The physical gives me the clues that my mental might be stressed.

At times I am moving to fast to pay attention to my stress level…so this is a quick trick to bring my awareness back to it’s proper place – the present moment.

I loosen the grip and take a breath. This works for me.

The gift of a shift 3/18

I realized a few things from yesterdays post Last night 3/17 .

I have spoken at a detox enough times that I should be used to it.

But as I explained in my post yesterday…what surprised me was my emotion and sadness when the 50-60 addicts left the room…and I cried.

I realized today why I felt this way. I was not focused on ME. I was focused on them.

In the past I have been worried how I might of sounded, or relieved that it was over and I could go home…to my safe haven where nobody is staring at me.

But this last time…I forgot about me…and wanted to chase after them.

This is growth. I’m connecting outside of me – through me and gods will.

I have learned in my recovery that self centered fear is what drives the addict to use.

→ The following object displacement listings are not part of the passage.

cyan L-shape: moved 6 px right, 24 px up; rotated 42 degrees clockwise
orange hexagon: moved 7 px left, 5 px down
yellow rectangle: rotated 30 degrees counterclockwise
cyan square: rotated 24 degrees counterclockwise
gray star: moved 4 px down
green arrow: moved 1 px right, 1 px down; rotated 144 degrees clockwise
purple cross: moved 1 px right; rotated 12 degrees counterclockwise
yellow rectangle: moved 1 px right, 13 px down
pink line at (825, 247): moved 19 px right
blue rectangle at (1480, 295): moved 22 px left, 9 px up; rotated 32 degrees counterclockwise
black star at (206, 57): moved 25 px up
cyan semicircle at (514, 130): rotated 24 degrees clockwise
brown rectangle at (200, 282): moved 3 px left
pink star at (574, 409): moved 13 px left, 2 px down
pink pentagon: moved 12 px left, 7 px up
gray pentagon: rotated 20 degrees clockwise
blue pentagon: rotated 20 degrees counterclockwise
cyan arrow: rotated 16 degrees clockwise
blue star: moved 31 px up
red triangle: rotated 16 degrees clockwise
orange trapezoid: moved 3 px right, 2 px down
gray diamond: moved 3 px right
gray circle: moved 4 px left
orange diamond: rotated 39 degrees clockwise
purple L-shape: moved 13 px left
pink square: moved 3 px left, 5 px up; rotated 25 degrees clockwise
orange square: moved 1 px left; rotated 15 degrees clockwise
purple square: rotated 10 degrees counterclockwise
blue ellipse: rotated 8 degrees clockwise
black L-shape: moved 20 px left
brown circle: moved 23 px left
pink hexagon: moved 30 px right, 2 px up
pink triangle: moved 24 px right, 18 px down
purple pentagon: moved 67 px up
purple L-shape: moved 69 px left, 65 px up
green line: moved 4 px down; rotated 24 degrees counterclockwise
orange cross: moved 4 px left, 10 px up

I was not fearful and I was not self centered that night. It was the opposite.

This is a nice shift.

Last night 3/17

While I was at work I received a phone message from a fellow addict named Jimmy. He was in a pinch and needed speakers to share at the local detox.

I remembered that morning that I literally handed everything over to god – my higher power – and said bring me what you will.

And then hours later I was sitting on a stage in front of at least 50 – 60 other addicts who were in detox.

I was there almost 13 years ago.

The energy in the room just kept getting brighter. There was laughter. For that hour some of those addicts HEARD us share how we got out of hell on earth.

Something surprised me at the end of the meeting.

Many people came up to us and thanked us which they often do. There are hugs of just hope and support.

And then I turned and looked and saw the last few addicts file out the door… and then the room was empty.

The room was empty…and I started to cry.

I am not sure if I can explain it…but when they were with us in that room we were all safe. And then they left…and the chances that any of them will survive…are almost non existent.

“Meek” the meaning 3/16

Emmet Fox writes in the ‘Sermon on the Mount’ his interpretation of the meaning of the word meek. He states:

“It is a combination of open-mindedness, faith in God, and the realization that the Will of God for us is always something joyous and interesting and vital and much better than anything we could think of for ourselves.”

I love this and I can completely relate.

Sometimes surrendering to gods will has felt very painful to me. But that was only because of the resistance and fear I felt while doing it.

When I accepted my powerlessness over drugs and booze and surrendered to god…then and only then could the beauty begin.

As a result of that surrender… more and more joyous, vital and interesting things have become a part of my everyday.

Gods will is beautiful when I trust it.